A mercury amalgamation drum used to recover gold sat outside one cabin. “Be careful, it’s still hot,” said Bruno Gianfaldoni, Ibama’s aerial operations chief, as he studied the contraption. On a mattress inside, a dog-eared Bible lay open at a chapter from the Gospel of John describing how the infirm flocked to the pool of Bethesda seeking a miracle.
“What a load of shit,” one woman snapped as security forces ordered the boat’s occupants to abandon ship before it was torched. “Now I’ll be stuck here dying of hunger, thirst and cold – without any clothes, without a boat, with nothing!” the 21-year-old complained.
Ibama officials insisted incinerating such barges was essential to stop them causing further damage or moving closer to Indigenous lands. Gianfaldoni compared such crackdowns to cardiac catheterisation. “The rivers here in Amazonia are like the arteries of a heart … that are blocked by the dredges,” he said. “We are unclogging these arteries so life can return.”

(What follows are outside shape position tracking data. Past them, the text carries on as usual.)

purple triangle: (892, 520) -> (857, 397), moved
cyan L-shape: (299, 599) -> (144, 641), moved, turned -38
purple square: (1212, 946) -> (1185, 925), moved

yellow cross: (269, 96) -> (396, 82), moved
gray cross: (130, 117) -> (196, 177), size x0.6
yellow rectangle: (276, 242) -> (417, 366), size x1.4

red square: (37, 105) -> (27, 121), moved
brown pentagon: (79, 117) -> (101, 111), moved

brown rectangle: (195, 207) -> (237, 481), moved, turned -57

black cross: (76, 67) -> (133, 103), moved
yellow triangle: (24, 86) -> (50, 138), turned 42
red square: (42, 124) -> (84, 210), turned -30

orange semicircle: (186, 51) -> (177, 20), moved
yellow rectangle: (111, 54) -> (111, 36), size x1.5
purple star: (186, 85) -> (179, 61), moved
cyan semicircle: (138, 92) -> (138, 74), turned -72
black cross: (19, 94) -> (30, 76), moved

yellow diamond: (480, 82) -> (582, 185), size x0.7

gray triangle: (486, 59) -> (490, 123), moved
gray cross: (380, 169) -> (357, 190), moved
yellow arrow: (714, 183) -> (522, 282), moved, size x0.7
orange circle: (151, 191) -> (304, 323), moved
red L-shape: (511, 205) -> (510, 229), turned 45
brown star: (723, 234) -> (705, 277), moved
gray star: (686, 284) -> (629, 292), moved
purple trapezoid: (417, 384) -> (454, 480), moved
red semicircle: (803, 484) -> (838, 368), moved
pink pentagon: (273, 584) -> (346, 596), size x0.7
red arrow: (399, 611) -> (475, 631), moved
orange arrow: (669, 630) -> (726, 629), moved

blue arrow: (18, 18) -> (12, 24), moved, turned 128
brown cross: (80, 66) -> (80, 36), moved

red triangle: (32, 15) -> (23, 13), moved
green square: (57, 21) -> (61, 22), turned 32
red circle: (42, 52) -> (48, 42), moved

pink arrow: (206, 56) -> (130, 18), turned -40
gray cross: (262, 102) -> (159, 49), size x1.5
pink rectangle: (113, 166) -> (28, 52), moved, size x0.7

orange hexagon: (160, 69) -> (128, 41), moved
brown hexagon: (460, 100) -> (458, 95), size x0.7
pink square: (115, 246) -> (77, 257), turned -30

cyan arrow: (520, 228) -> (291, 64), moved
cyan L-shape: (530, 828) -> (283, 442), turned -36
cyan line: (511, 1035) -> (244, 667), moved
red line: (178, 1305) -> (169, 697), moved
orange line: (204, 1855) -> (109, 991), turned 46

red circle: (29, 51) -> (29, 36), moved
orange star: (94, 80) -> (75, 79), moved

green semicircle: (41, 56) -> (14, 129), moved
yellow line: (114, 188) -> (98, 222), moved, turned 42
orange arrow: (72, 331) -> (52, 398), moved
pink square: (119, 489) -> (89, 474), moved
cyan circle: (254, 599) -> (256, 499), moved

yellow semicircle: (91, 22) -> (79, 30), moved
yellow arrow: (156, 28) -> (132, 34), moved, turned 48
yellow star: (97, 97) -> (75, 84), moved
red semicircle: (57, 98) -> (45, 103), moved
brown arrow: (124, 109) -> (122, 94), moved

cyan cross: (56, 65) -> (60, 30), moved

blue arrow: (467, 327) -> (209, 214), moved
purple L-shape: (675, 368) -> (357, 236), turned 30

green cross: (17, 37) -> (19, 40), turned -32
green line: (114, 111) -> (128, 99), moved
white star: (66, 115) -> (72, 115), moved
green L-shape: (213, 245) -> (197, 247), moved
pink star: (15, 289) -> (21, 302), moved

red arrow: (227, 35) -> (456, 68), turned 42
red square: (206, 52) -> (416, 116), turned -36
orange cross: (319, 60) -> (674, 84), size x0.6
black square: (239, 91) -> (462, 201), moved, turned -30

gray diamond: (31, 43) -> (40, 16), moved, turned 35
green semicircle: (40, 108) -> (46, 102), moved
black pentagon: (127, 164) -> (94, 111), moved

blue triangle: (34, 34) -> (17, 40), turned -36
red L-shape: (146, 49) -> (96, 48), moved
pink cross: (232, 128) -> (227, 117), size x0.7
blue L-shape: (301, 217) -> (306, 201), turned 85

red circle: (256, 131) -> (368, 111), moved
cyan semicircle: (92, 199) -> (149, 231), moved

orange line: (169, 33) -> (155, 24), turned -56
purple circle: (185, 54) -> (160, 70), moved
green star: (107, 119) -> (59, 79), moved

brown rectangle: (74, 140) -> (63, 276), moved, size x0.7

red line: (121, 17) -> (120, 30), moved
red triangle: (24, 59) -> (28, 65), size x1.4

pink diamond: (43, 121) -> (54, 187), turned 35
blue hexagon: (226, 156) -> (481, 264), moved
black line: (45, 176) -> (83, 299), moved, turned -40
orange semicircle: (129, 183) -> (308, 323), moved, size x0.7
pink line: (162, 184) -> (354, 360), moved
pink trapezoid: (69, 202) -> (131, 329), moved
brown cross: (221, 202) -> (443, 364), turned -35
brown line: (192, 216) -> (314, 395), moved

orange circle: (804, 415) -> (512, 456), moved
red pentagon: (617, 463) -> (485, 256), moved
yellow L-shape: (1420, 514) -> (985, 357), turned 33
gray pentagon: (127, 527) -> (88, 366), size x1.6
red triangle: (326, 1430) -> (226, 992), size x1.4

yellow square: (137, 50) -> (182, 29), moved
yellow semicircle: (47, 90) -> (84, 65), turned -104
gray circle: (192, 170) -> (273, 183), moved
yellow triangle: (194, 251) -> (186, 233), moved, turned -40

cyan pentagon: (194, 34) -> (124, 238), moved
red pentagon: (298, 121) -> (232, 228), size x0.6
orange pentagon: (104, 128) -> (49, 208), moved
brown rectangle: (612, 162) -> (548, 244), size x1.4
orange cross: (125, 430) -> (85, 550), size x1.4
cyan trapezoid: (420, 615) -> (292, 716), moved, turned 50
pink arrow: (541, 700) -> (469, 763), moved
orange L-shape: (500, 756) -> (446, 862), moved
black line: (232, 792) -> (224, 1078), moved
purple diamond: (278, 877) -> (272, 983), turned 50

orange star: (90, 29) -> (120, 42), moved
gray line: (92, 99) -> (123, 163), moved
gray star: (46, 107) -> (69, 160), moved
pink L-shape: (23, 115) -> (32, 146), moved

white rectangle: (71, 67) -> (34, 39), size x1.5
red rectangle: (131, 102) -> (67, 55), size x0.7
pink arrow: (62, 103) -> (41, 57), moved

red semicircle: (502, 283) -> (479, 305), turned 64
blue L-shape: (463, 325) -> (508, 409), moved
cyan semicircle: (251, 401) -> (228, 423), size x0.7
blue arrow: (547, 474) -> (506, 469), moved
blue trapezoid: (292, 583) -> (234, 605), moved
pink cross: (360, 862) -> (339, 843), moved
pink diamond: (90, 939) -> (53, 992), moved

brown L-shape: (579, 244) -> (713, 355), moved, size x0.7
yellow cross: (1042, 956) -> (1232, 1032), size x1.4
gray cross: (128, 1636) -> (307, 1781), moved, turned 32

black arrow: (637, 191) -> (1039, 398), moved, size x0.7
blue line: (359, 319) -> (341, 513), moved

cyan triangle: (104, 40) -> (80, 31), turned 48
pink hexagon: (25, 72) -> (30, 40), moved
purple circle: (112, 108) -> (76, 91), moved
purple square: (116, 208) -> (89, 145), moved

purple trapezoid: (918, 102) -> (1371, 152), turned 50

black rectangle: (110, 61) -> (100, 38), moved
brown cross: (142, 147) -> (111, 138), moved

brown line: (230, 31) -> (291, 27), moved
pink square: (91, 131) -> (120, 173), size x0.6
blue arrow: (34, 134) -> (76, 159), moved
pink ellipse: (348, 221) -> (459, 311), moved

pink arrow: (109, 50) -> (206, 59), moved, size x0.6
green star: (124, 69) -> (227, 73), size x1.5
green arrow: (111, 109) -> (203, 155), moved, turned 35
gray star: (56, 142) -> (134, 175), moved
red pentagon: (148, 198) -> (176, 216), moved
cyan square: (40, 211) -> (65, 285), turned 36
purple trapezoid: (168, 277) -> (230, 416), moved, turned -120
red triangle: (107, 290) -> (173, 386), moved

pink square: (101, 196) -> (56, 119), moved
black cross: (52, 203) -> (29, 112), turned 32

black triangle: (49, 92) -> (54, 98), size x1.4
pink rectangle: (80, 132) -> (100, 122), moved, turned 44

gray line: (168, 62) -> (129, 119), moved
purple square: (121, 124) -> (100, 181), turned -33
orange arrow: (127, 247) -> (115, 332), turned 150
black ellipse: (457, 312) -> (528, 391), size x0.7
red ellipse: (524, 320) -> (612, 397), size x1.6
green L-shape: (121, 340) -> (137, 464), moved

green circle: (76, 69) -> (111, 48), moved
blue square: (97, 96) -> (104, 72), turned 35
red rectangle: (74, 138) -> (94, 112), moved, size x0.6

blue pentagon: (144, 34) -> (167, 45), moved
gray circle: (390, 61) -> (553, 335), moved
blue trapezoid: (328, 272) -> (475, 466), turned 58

Soon, the gold dredger turned brothel had become an Amazonian inferno. A plume of black smoke billowed above the forest canopy, giving the scene a hint of Apocalypse Now.
As flames ripped through the steel monstrosity, Ibama’s helicopter-borne fighters and members of a rapid response team from the federal highway police returned to the skies to chase their next target. Within minutes they found it: an even larger dredger half-hidden in a riverside patch of forest.
One of its five occupants, a 60-year-old called João de Souza, said claims miners were poisoning the river with mercury were fake news. “I had a brother-in-law who [accidentally] drank half a cup of mercury and the doctor said it was no problem at all,” Souza prattled. “He gave him a laxative, told him to sit on the bog and it all came out in one go.”
His colleague, Arlindo Botelho, claimed he had no option but to keep mining having dropped out of school in his teens. “I’m not a thief. I’m not a murderer. So I’ll just have to find work in another mine … Illegal mining will never end,” the 59-year-old insisted.
That night Ibama’s troops camped out on the spider-infested dredger, playing cards, cleaning their weapons, and exchanging war stories from their time on the Amazonian front.
They rose before dawn and by lunchtime three more mining vessels had gone up in smoke. After “sterilising” the Bóia River, they planned to push on towards the Javari valley. Among their top targets was a dredger operating near an area where isolated tribespeople were thought to roam.
“If we make a difference to the life of one child – or one area that needs preserving – whatever little we have done was worth the effort,” said Marques, a member of the special forces unit since it was created a decade ago.
Marques said fighters were not paid extra to take part in such dangerous missions: “But I can’t bear to see so much injustice and so much destruction. It affects me. It affects all of us – and we really want to play an active role and be instruments of change.”
For all their determination never to surrender, flag or fail, Finger admitted doing battle in a rainforest region larger than the EU – and doing so with only a handful of helicopters and a dozen or so highly trained but underpaid special forces – was a sisyphean undertaking. Thousands of Ibama employees have gone on strike in recent months to protest against low salaries and bad working conditions.
“With the resources Ibama currently has, this war is already lost – all we’re doing is delaying catastrophe,” Finger said, as troops doused the dredger in petrol and prepared to set it ablaze. “We are rolling a stone up a hill with our ideals.”